**Required work:** Go through the material and copy each line that includes "шашын".

**Raw data:**

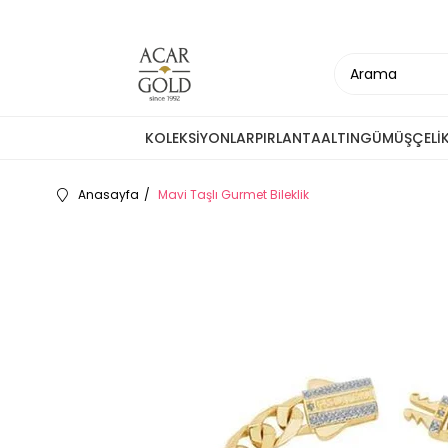
KOLEKSİYONLAR
PIRLANTA
ALTIN
GÜMÜŞ
ÇELİ
Anasayfa
Mavi Taşlı Gurmet Bileklik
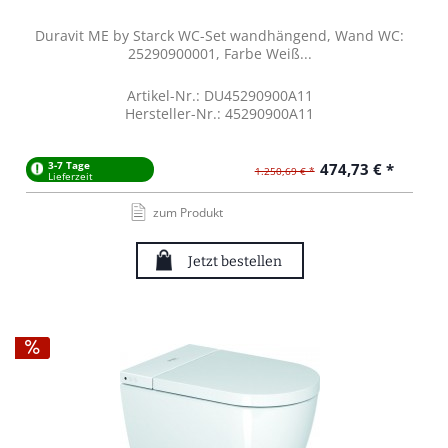
Duravit ME by Starck WC-Set wandhängend, Wand WC:
25290900001, Farbe Weiß...
Artikel-Nr.: DU45290900A11
Hersteller-Nr.: 45290900A11
3-7 Tage
474,73 € *
1.250,69 € *
Lieferzeit
zum Produkt
Jetzt bestellen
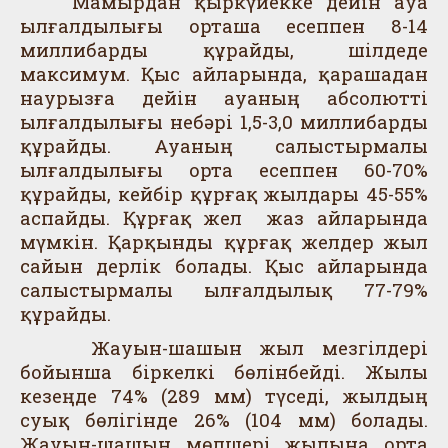
Мамырдан қыркүйекке дейін ауа
ылғалдылығы орташа есеппен 8-14
миллибарды құрайды, шілдеде
максимум. Қыс айларында, қарашадан
наурызға дейін ауаның абсолютті
ылғалдылығы небәрі 1,5-3,0 миллибарды
құрайды. Ауаның салыстырмалы
ылғалдылығы орта есеппен 60-70%
құрайды, кейбір құрғақ жылдары 45-55%
аспайды. Құрғақ жел жаз айларында
мүмкін. Қарқынды құрғақ желдер жыл
сайын дерлік болады. Қыс айларында
салыстырмалы ылғалдылық 77-79%
құрайды.
Жауын-шашын жыл мезгілдері
бойынша біркелкі бөлінбейді. Жылы
кезеңде 74% (289 мм) түседі, жылдың
суық бөлігінде 26% (104 мм) болады.
Жауын-шашын мөлшері жылына орта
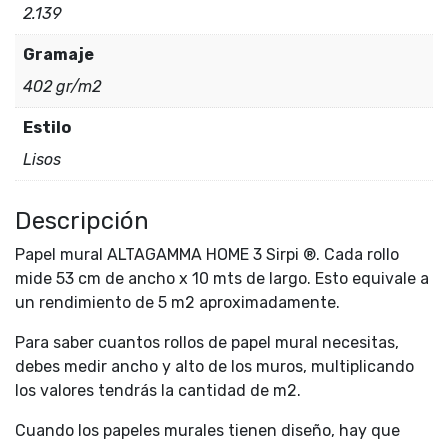
2.139
Gramaje
402 gr/m2
Estilo
Lisos
Descripción
Papel mural ALTAGAMMA HOME 3 Sirpi ®. Cada rollo
mide 53 cm de ancho x 10 mts de largo. Esto equivale a
un rendimiento de 5 m2 aproximadamente.
Para saber cuantos rollos de papel mural necesitas,
debes medir ancho y alto de los muros, multiplicando
los valores tendrás la cantidad de m2.
Cuando los papeles murales tienen diseño, hay que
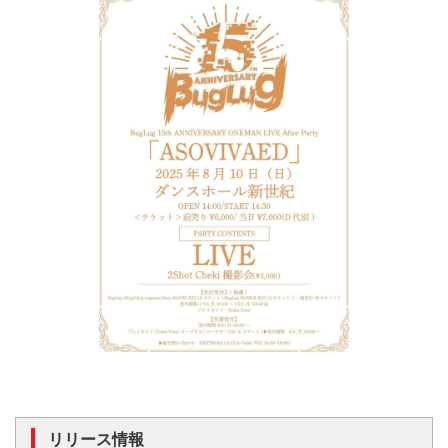
リリース情報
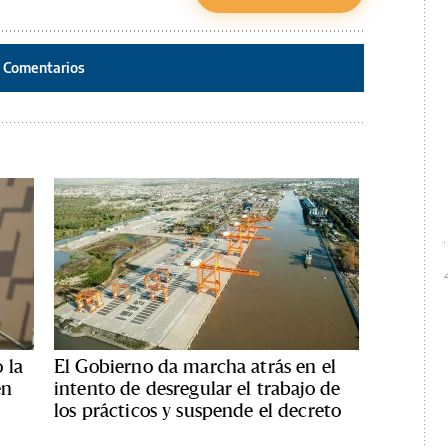
Comentarios
 la
El Gobierno da marcha atrás en el
en
intento de desregular el trabajo de
los prácticos y suspende el decreto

**Answer to the problem:**
Жауын-шашын жыл мезгілдері
Жауын-шашын мөлшері жылына орта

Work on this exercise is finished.